Finger twist
Finger twist

Reputation: 3786

Accessing data from a count method in Pandas

I am returning information from a DataFrame using the count method this way :

df = pd.DataFrame.from_csv(csv_file)

for i in df['OPTION'].unique():
   count = df.loc[df['OPTION'] == i].count
   print count

this returns:

DatetimeIndex: 4641 entries, 2014-01-08 02:02:05.740845 to 2014-01-08 02:58:56.405287

Data columns (total 3 columns):

OPTION 4641 non-null values

SELL 4641 non-null values

BUY 4641 non-null values

dtypes: float64(2), object(1)>

Which is the kind of information I'm after, but I would like to access data like the count (4641 in this example) or "non-null values" in my code, not just print them out. How should I access this kind of data ?

Upvotes: 0

Views: 69

Answers (1)

Nipun Batra
Nipun Batra

Reputation: 11387

Firstly, you are effectively creating groups of data. So this is better served as following.

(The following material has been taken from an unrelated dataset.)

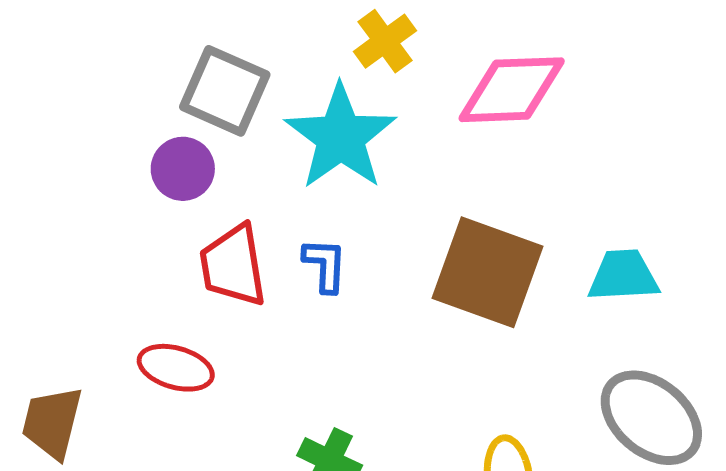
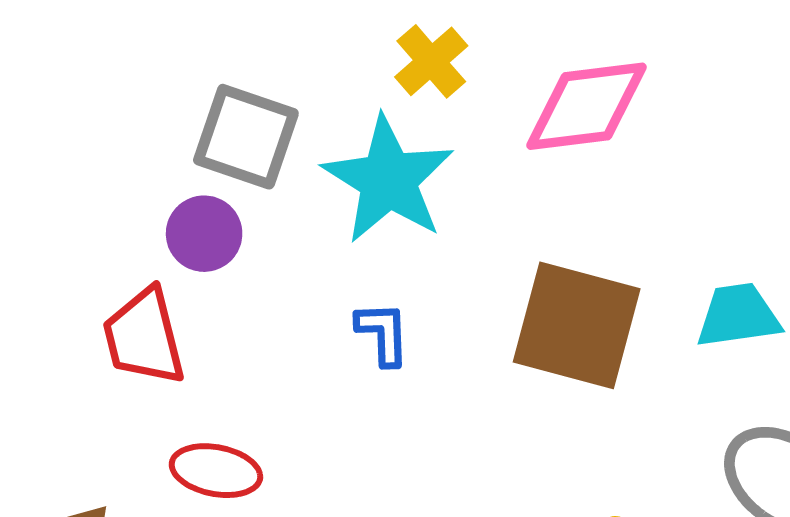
red trapezoid: (233, 266) -> (144, 337), moved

grouped = df.groupby('OPTION')

Next, you wish to get the specific groups from this grouped object. So you iterate over groups, extract the counts (which is basically the length of the index), extract specific columns (for eg. SELL)

for name, group in grouped:
    print("Option name: {}".format(name))
    # Count of entries for this OPTION
    print("Count: {}".format(len(group.index)))
    # Accessing specific columns, say SELL
    print("SELL for this option\n")
    print(group["SELL"])
    # Summary for SELL for this option
    print("Summary\n")
    print(group["SELL"].describe())

A good reference for aggregate-split-combine is the official Pandas docs. Quoting from the same.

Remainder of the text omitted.